To do: Only one stretch of the records below is wanted: the lines from the one holding "Con L'Aceto?" through the one holding "проекту в единственном экземпляре.". Return it exactly, both ends included.

________________________________________

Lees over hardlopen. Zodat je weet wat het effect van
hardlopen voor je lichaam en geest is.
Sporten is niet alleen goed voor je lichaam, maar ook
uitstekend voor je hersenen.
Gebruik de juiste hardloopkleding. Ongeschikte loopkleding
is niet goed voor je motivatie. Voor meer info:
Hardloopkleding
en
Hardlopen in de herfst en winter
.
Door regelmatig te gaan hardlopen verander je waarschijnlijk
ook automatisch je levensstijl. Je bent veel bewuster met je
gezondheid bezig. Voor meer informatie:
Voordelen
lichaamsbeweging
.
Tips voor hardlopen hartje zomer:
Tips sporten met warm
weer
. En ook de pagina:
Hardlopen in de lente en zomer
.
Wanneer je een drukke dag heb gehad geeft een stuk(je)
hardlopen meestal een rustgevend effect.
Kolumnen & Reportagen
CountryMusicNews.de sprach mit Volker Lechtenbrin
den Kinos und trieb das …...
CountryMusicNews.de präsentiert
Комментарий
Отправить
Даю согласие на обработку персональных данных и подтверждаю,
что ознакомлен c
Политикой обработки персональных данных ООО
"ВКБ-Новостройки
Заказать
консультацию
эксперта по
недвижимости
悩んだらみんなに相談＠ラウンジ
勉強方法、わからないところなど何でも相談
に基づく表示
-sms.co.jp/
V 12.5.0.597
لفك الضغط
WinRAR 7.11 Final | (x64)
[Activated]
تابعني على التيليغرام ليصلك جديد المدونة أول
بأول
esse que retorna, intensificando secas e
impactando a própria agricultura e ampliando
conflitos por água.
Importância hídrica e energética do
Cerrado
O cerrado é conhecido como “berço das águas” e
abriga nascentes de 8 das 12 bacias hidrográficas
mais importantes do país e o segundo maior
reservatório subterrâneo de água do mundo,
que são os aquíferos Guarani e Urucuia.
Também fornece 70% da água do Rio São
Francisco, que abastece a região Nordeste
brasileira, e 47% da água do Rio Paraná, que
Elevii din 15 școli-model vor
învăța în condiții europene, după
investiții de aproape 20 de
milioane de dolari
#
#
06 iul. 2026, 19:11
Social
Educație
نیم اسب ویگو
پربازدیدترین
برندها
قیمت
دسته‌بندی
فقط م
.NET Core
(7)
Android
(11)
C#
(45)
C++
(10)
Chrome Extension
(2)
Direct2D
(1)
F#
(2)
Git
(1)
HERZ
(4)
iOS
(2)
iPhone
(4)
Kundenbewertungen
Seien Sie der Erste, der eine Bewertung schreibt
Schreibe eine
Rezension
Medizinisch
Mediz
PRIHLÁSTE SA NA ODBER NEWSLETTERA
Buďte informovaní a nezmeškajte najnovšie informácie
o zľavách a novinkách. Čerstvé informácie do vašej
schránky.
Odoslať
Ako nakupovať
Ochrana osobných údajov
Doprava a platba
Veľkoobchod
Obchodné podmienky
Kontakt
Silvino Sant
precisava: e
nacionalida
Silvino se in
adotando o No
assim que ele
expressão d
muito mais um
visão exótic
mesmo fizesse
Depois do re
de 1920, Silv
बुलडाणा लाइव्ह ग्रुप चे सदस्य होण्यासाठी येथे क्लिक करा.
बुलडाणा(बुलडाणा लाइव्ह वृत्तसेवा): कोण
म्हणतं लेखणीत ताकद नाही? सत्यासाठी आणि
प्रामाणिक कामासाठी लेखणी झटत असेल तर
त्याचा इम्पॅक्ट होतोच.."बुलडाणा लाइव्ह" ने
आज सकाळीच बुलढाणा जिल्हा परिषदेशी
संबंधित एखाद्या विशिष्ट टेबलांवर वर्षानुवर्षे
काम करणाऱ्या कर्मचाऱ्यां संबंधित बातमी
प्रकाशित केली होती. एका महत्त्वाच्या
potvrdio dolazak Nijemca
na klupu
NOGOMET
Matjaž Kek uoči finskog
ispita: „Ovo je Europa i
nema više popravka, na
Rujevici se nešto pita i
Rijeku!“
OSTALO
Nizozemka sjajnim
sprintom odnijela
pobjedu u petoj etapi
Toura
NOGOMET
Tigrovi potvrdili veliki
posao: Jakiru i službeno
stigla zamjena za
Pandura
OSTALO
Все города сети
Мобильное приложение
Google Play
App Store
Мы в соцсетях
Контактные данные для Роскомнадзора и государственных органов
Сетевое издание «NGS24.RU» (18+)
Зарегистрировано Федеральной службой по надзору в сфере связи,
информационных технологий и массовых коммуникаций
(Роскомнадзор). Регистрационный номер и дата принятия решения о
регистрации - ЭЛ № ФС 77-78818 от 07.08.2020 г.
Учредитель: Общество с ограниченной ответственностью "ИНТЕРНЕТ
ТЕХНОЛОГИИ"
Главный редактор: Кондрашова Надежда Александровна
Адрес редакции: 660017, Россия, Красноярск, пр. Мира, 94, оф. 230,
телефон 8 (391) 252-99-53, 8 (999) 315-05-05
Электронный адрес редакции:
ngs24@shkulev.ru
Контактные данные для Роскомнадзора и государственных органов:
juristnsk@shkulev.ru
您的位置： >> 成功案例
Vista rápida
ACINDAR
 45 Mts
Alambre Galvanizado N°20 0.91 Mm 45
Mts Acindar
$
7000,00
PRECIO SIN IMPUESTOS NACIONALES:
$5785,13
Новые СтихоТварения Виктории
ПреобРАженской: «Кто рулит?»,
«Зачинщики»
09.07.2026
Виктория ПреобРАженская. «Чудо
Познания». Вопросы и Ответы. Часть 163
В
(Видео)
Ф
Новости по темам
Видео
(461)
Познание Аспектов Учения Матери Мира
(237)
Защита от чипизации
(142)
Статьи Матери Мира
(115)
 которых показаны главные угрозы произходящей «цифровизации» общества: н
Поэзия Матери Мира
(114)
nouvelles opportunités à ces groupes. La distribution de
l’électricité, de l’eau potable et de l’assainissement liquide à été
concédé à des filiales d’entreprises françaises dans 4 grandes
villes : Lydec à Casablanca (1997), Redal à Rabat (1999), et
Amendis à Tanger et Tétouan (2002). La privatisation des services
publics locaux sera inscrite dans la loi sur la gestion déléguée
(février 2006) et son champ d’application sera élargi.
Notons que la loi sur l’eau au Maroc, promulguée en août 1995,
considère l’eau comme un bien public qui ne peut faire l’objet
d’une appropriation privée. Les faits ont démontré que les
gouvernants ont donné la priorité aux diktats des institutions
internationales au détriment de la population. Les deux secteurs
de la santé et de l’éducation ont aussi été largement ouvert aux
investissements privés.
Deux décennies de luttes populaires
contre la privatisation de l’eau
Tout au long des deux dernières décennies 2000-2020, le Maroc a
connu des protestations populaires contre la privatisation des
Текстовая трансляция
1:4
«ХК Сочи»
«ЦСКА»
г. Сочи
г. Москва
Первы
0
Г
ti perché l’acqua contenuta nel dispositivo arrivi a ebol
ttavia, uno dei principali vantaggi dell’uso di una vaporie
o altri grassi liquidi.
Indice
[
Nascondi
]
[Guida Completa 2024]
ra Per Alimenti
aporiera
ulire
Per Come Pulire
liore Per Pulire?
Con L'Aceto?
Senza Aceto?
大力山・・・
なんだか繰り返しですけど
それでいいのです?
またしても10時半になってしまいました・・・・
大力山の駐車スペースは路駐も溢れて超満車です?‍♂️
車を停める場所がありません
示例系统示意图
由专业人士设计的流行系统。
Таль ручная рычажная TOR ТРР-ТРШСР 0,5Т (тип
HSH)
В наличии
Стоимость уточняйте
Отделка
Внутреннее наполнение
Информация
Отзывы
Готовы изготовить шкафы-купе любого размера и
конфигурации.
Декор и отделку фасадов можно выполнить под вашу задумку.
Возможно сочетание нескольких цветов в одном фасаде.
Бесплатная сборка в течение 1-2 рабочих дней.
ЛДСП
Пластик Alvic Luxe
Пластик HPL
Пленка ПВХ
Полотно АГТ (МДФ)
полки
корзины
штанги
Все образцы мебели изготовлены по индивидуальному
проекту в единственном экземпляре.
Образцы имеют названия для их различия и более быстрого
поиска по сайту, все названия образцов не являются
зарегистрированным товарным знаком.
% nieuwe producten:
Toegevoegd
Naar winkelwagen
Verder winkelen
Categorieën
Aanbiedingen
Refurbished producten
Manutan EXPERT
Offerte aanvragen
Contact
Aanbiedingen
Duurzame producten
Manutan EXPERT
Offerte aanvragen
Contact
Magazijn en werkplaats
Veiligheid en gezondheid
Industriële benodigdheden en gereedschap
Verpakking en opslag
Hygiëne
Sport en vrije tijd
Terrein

________________________________________

Solution to this task:
Con L'Aceto?
Senza Aceto?
大力山・・・
なんだか繰り返しですけど
それでいいのです?
またしても10時半になってしまいました・・・・
大力山の駐車スペースは路駐も溢れて超満車です?‍♂️
車を停める場所がありません
示例系统示意图
由专业人士设计的流行系统。
Таль ручная рычажная TOR ТРР-ТРШСР 0,5Т (тип
HSH)
В наличии
Стоимость уточняйте
Отделка
Внутреннее наполнение
Информация
Отзывы
Готовы изготовить шкафы-купе любого размера и
конфигурации.
Декор и отделку фасадов можно выполнить под вашу задумку.
Возможно сочетание нескольких цветов в одном фасаде.
Бесплатная сборка в течение 1-2 рабочих дней.
ЛДСП
Пластик Alvic Luxe
Пластик HPL
Пленка ПВХ
Полотно АГТ (МДФ)
полки
корзины
штанги
Все образцы мебели изготовлены по индивидуальному
проекту в единственном экземпляре.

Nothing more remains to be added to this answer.